319 U.S. 50, 63 S. Ct. 905, 87 L. Ed. 1250, 1943 U.S. LEXIS 1187, 12 L.R.R.M. (BNA) 677
CourtSupreme Court of the United States
DecidedMay 3, 1943
DocketNos. 460, 461
StatusPublished
Cited by56 cases

This text of 319 U.S. 50 (National Labor Relations Board v. Southern Bell Telephone & Telegraph Co.) is published on Counsel Stack Legal Research, covering Supreme Court of the United States primary law. Counsel Stack provides free access to over 12 million legal documents including statutes, case law, regulations, and constitutions.

Bluebook
National Labor Relations Board v. Southern Bell Telephone & Telegraph Co., 319 U.S. 50, 63 S. Ct. 905, 87 L. Ed. 1250, 1943 U.S. LEXIS 1187, 12 L.R.R.M. (BNA) 677 (1943).

Opinion

Mr. Justice Reed

delivered the opinion of the Court.

On this certiorari the question is whether the order of the Board herein is supported by substantial evidence. Upon charges filed by the International Brotherhood of Electrical Workers, A. F. of L., the Board issued a complaint on February 17, 1941, against respondent Southern Bell Telephone and Telegraph Company, charging inter alia that respondent company was dominating and supporting respondent Southern Association of Bell Telephone Employees, hereafter referred to as the Association, as a labor organization of its employees in violation of § 8 (2) of the act, and that in other ways respondent company had interfered with the rights of its employees in the exercise of rights guaranteed them by § 7 in violation of § 8 (1) of the act. 1 After hearing, the Board made find *52 ings and conclusions in support of the stated charges and ordered that respondent cease and desist from dominating or interfering with the Association, from contributing financial and other support, recognizing it as the collective bargaining agency of its employees and giving effect to or entering into any collective bargaining contract with the Association and further that it cease and desist from interfering with its employees in the exercise of their rights, including the right to organize and bargain collectively, as guaranteed by § 7 of the act. Affirmative action ordered was that respondent withdraw all recognition from the Association and post appropriate notices to its employees.
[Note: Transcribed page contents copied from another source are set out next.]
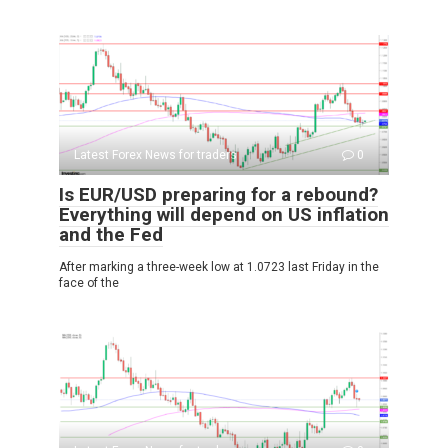
Latest Forex News for traders
0
Is EUR/USD preparing for a rebound?
Everything will depend on US inflation
and the Fed
After marking a three-week low at 1.0723 last Friday in the
face of the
Separate petitions were filed in the court below by respondent and the Association to review this order and *53 the Board answered, requesting enforcement. The court below held that the Board’s findings were without support in the evidence and that the Board’s order requiring the respondent to withdraw recognition from and to disestablish the Association as the collective bargaining agency of its employees was an abuse of discretion and contrary to the policy of the act. It accordingly vacated the order of the Board and denied the Board’s petition for enforcement. We turn immediately to the facts of the ease and the Board’s findings.
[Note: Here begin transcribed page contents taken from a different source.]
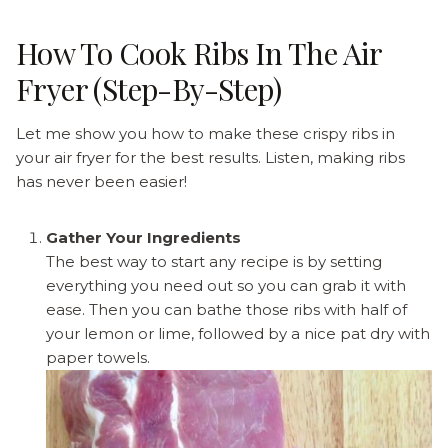
How To Cook Ribs In The Air
Fryer (Step-By-Step)
Let me show you how to make these crispy ribs in
your air fryer for the best results. Listen, making ribs
has never been easier!
Gather Your Ingredients
The best way to start any recipe is by setting
everything you need out so you can grab it with
ease. Then you can bathe those ribs with half of
your lemon or lime, followed by a nice pat dry with
paper towels.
Respondent does a general telephone business in nine southeastern states, furnishing local and long distance communication facilities, both interstate and intrastate. It has 23,000 employees and 1,375,000 siibscribers.

The Association was organized in 1919 by respondent Company to represent its employees as a labor organization and admittedly until July 5, 1935, the date of the passage of the National Labor Relations Act, respondent liberally contributed support to the Association. The factual center of controversy here, resolved by the Board against the respondent, is whether this domination and interference came to an end with the reorganization of the Association in the spring and summer of 1935 or at any later date before the complaint. Another act of disassociation is alleged by respondent to have taken place on February 14, 1941.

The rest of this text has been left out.